In their official account, Instagram holds WHP (Weekend Hashtag Project). A series of designated themes with hashtags in which every user can submit on during the weekend. The Instagram’s Community Team will then look through the submissions and feature 9 of their most favorite photos to the official account.

Well, it is a chance to be recognized by wider audience of mobile photography community (and of course, more followers).

And since it is renewed every week, the WHP is not as exclusive as the LiveJournal communities or Creme that you were arguing with a guy in the response section (hi!). Instagram does have a place for “suggested users”, but the selection wasn’t held in disclosed time frame and hadn’t had any clear or specific requirement, so the WHP was my only chance.

I tried to participate every week when I had a chance. I worked hard for it. Maybe a little too hard. I went into places, I asked friends to model, I frisk the attic for photogenic objects, I bought flowers miles from home, I messed up with dad’s Parker ink. Not as a professional photographer, but an Instagram user, with an attempt to get more followers.

If the photo — or the thumbnail — was good enough to attract people who discovered the hashtag, some would like it or commented on it, some would followed me. But it was not what I aimed for. My goal was to be featured by the team. I always anticipated the early morning (in my timezone) they announce the featured photos. I couldn’t sleep and keep refreshing the feed. I imagined what it would be like to be featured; how my friends would react; how suggested users in my area would recognize me and might ask me to hang out with. I once even dreamed that I woke up and found I had been featured and flooded by thousands of notifications. Then I actually woke up. It never happened.

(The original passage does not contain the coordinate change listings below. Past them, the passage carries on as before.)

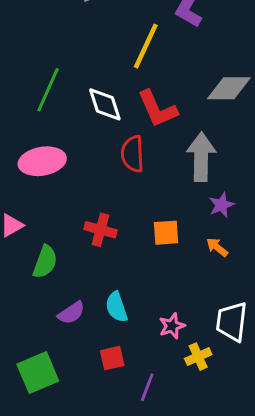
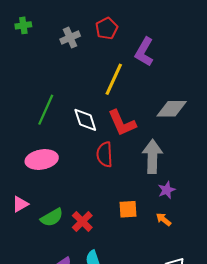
red cross: (101, 230) -> (82, 221), moved, turned 30
green semicircle: (45, 262) -> (52, 217), moved, turned 40

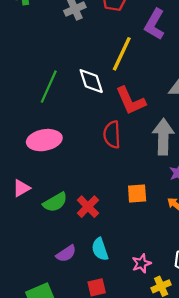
white diamond: (85, 120) -> (91, 81), moved

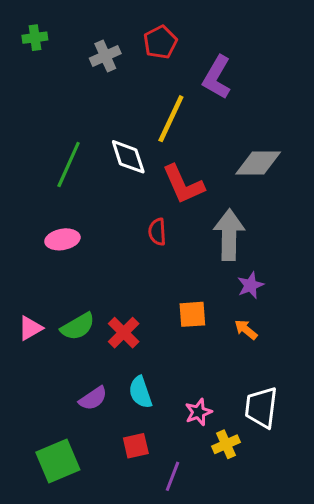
red semicircle: (112, 135) -> (157, 232), size x0.7
pink ellipse: (44, 140) -> (62, 239), size x0.7
pink triangle: (21, 188) -> (30, 328), moved

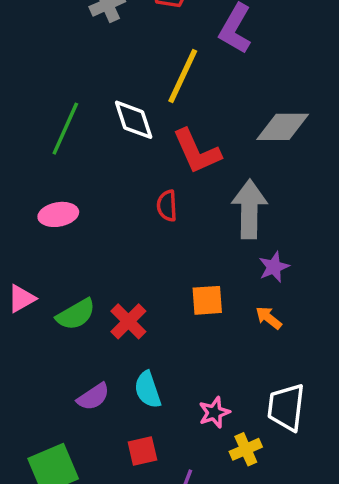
pink triangle: (30, 328) -> (21, 299), moved

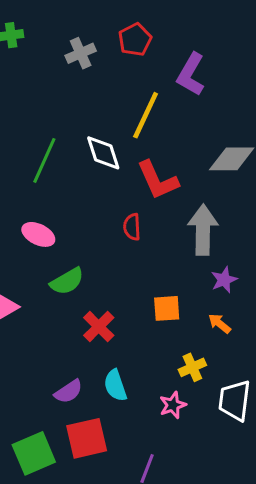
pink ellipse: (58, 214) -> (38, 234), turned 36
green semicircle: (76, 314) -> (67, 281), moved
yellow cross: (246, 449) -> (192, 367), moved
red square: (142, 451) -> (87, 438), moved, size x1.6

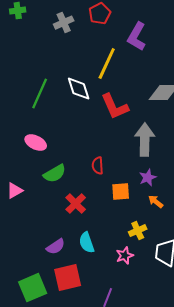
red semicircle: (132, 227) -> (98, 166), moved
purple star: (224, 280) -> (148, 178), moved

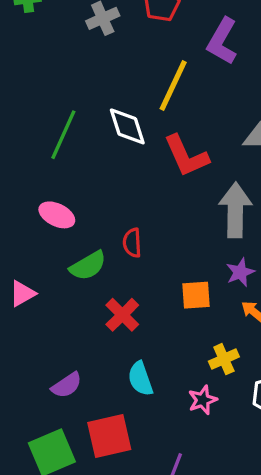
red semicircle: (98, 166) -> (132, 243), moved
purple semicircle: (56, 247) -> (67, 385), moved

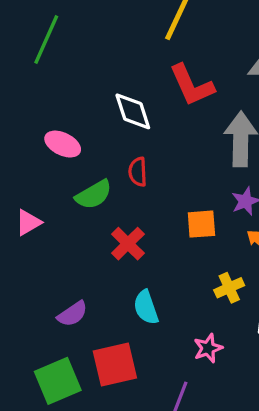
white diamond: (127, 126) -> (133, 111), moved
green line: (63, 135) -> (46, 40), moved
pink star: (203, 400) -> (208, 348), moved

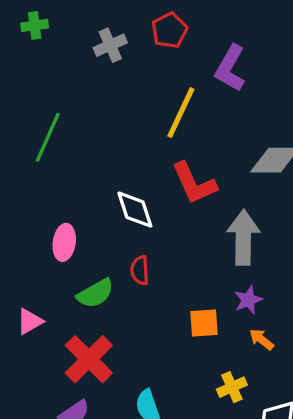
pink ellipse: (63, 144) -> (64, 242), turned 72
red cross: (128, 244) -> (89, 359), moved, size x1.4

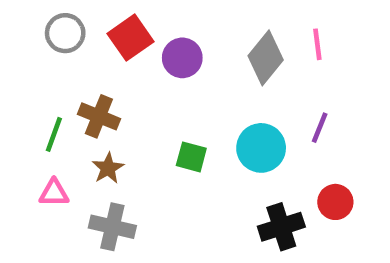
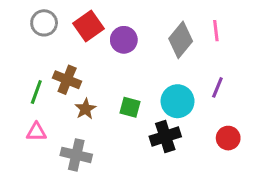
brown star: (108, 168) -> (85, 109), moved
black cross: (281, 227) -> (165, 136), moved

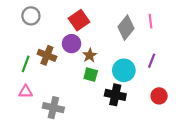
red square: (89, 26) -> (79, 20), moved
purple circle: (124, 40) -> (72, 44), moved
brown star: (85, 109) -> (90, 55), moved
black cross: (165, 136) -> (115, 95), turned 30

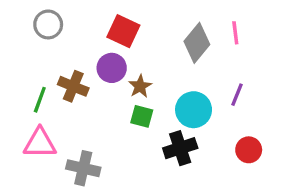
red square: (79, 20) -> (123, 31), turned -30
pink triangle: (26, 92) -> (40, 143), size x1.5
black cross: (115, 95) -> (180, 148), turned -30

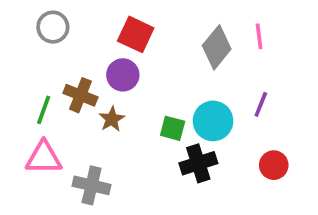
brown star: (140, 86) -> (112, 119), moved
green square: (142, 116) -> (173, 128), moved

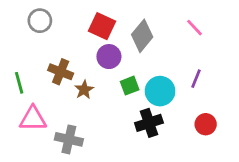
pink line: (259, 36) -> (195, 28), turned -36
gray diamond: (217, 47) -> (142, 36), moved
purple circle: (123, 75) -> (109, 57), moved
green line: (44, 110) -> (19, 83), moved, turned -35
green square: (173, 128) -> (130, 86), moved, turned -36

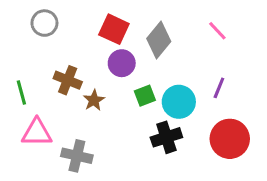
red circle: (206, 124) -> (230, 139), size x1.6

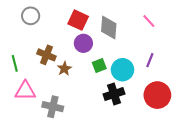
gray diamond: (159, 40) -> (109, 27), turned -35

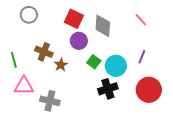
green square: (99, 65) -> (94, 62), turned -32

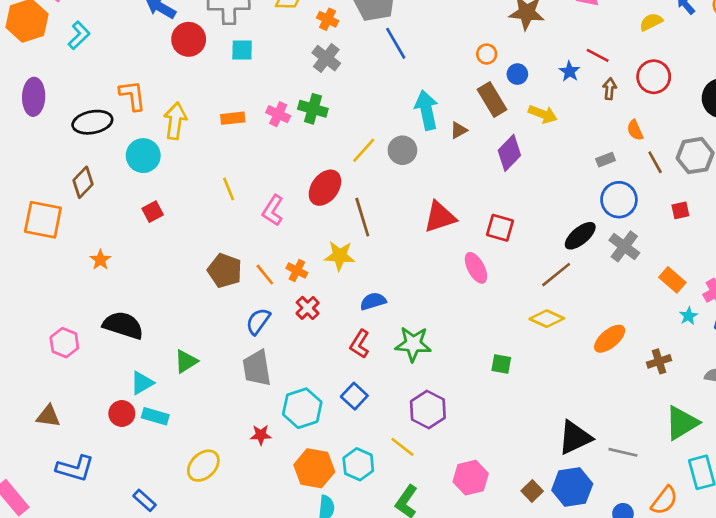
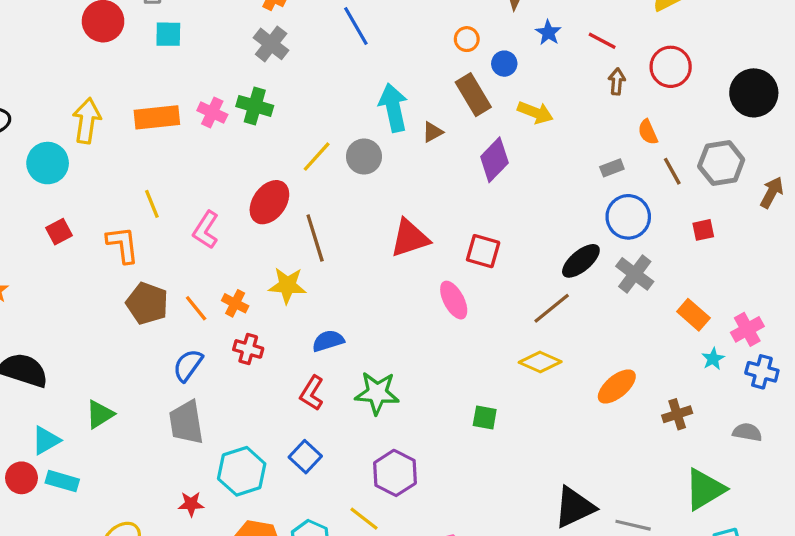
blue star: (569, 71) -> (548, 33), moved
orange L-shape: (132, 95) -> (123, 245), moved
orange rectangle: (233, 118) -> (157, 117), size x1.5
red cross: (308, 308) -> (248, 349), turned -30

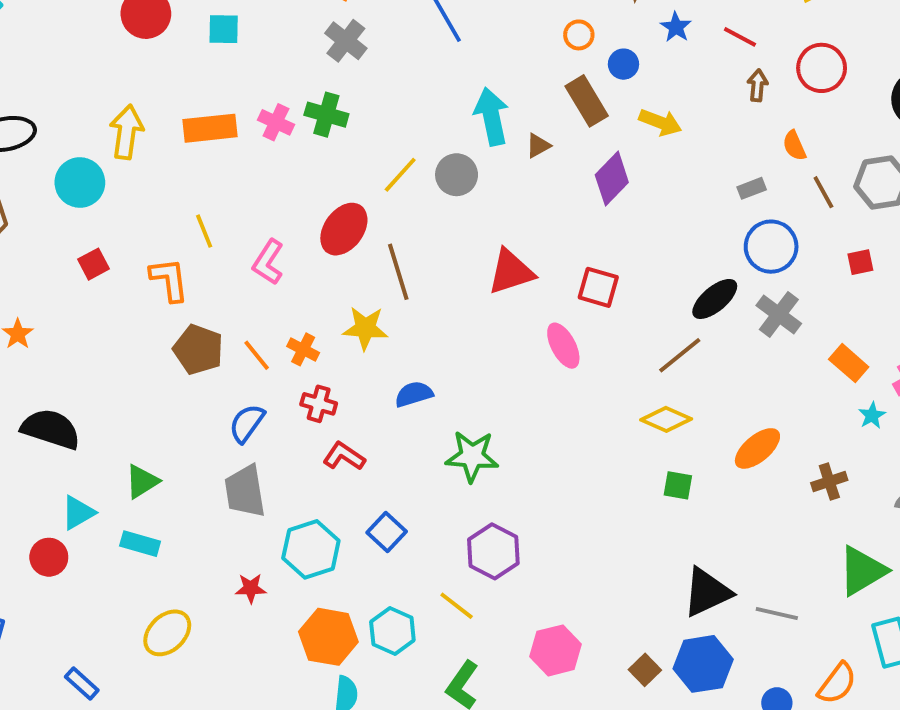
red L-shape: (312, 393) -> (344, 456), moved, turned 92
green square: (485, 417) -> (678, 485), moved
cyan rectangle: (62, 481) -> (140, 544), moved

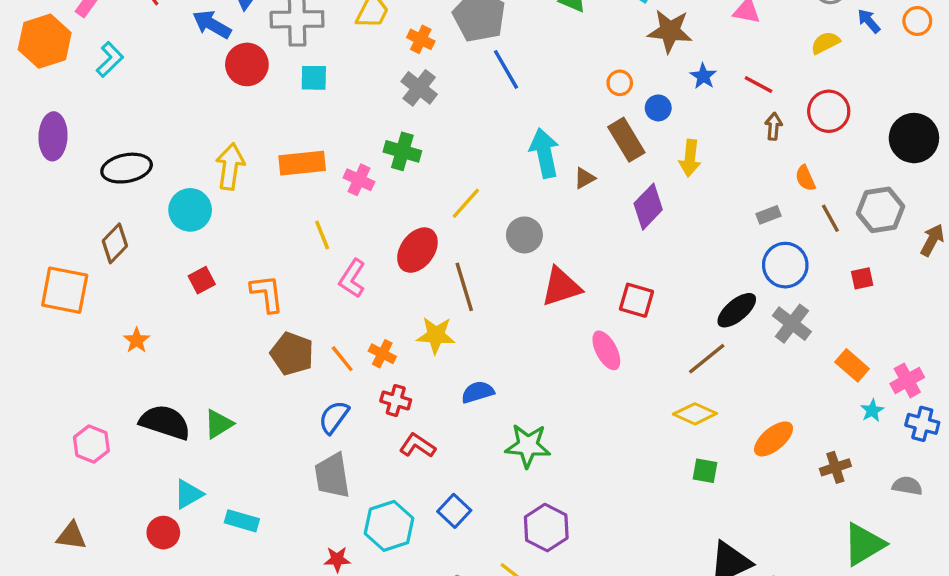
pink cross: (276, 122) -> (359, 180), moved
yellow arrow: (660, 122) -> (690, 158), turned 75
gray circle: (457, 175) -> (524, 235), moved
yellow line: (204, 231) -> (322, 235), moved
green triangle: (142, 481) -> (218, 424), moved

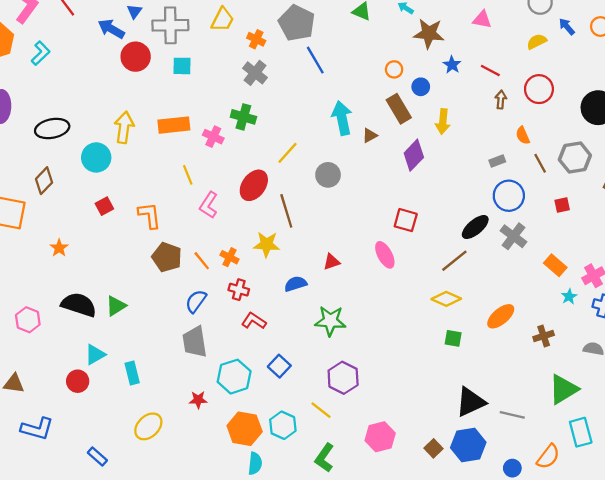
red triangle: (561, 287) -> (331, 262), moved, size x0.6
cyan rectangle: (242, 521) -> (132, 373), turned 60

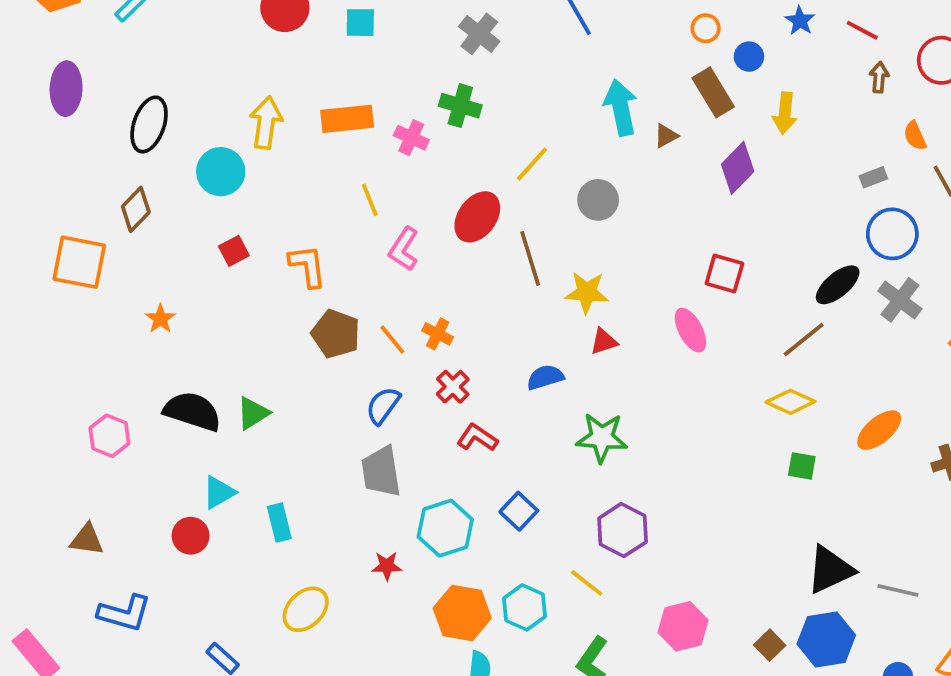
black ellipse: (52, 129) -> (149, 124), turned -60
yellow star: (267, 244) -> (587, 292), moved
red cross: (239, 290) -> (453, 387), turned 30

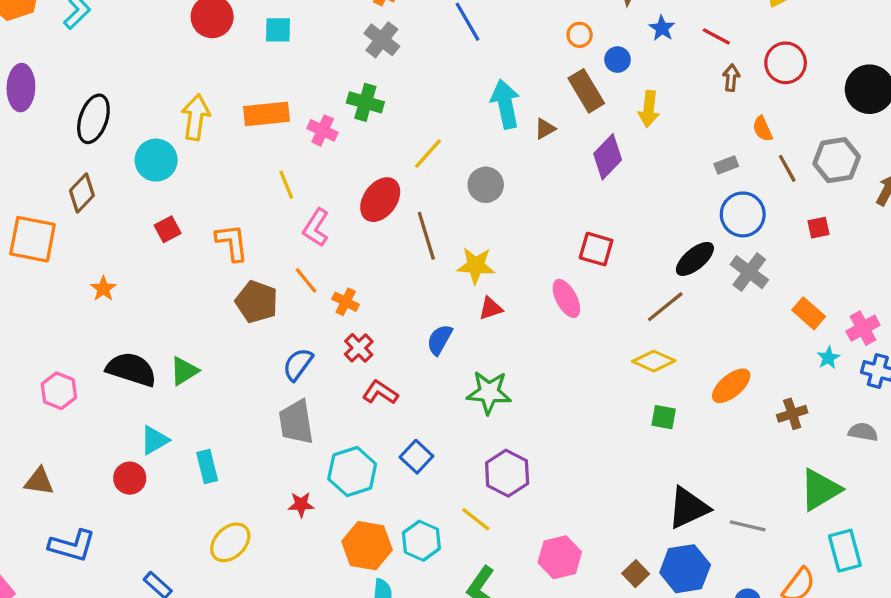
orange line: (392, 340) -> (306, 280), moved
blue semicircle: (545, 377) -> (440, 340), turned -44

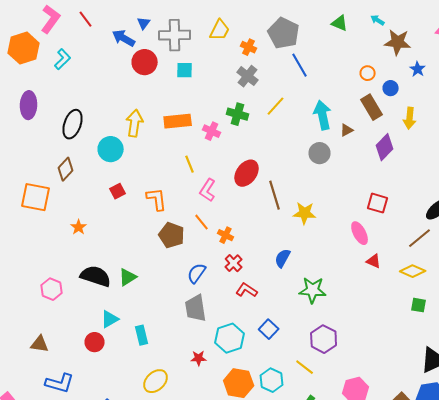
yellow line: (428, 153) -> (276, 106), moved
gray circle: (486, 185) -> (320, 153), moved
red triangle: (491, 308) -> (374, 261), moved, turned 42

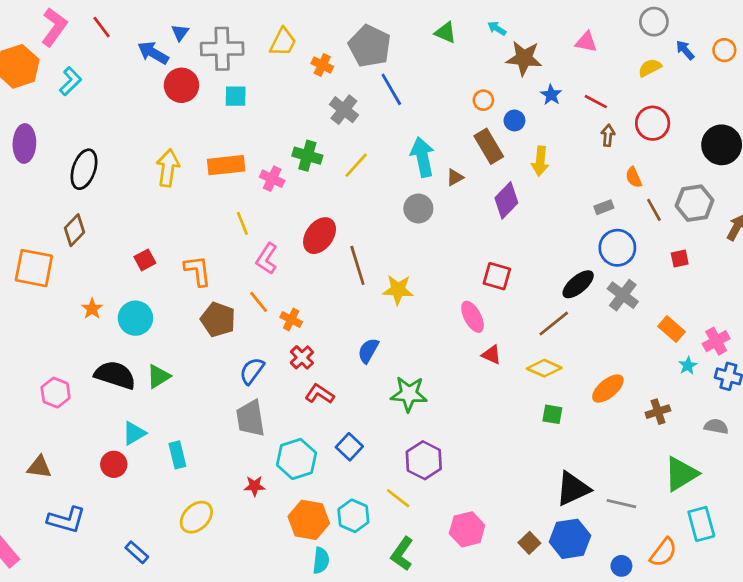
gray cross: (248, 76) -> (344, 110), moved
yellow line: (276, 106) -> (356, 165), moved
cyan circle: (111, 149) -> (135, 318), moved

The Instagram itself had already been too big to discover each user. And I realized that I was too focused on making the photo look beautiful, but less for the creativity and originality of the idea (which might be the main qualification by the team). I finally came to acceptance and understanding that I should just take it easy, keep posting what I like, deliver the message that I really mean to within the photos.

Over time, with random digging and coincidental discovery, I befriended some notable, recognized users (even the suggested ones) within the service. I have built my own audience and even met some of them IRL. Less and less I feel the need to compete within the WHP, to compare myself with people who made it, or to see it as a way to gain fame — I need to stop here as it already sound too “be yourself”-ish.

Instagram’s Community Team is genius. They still stand with dignity. They keep their value and integrity while the service itself is now pretty much full with memes and musical.ly posts. And while it’s hard, maybe almost impossible to be one of their chosen pieces of artwork, it’s still interesting to see that they can discover hidden gems among hundreds of millions of users.

It is superficially the same process of “thorough selection”. What makes it different is the scheme. Some for even more exclusive entity, while others have the desire for more varied contents in the service. All of which is — as we know it — to generate new ideas.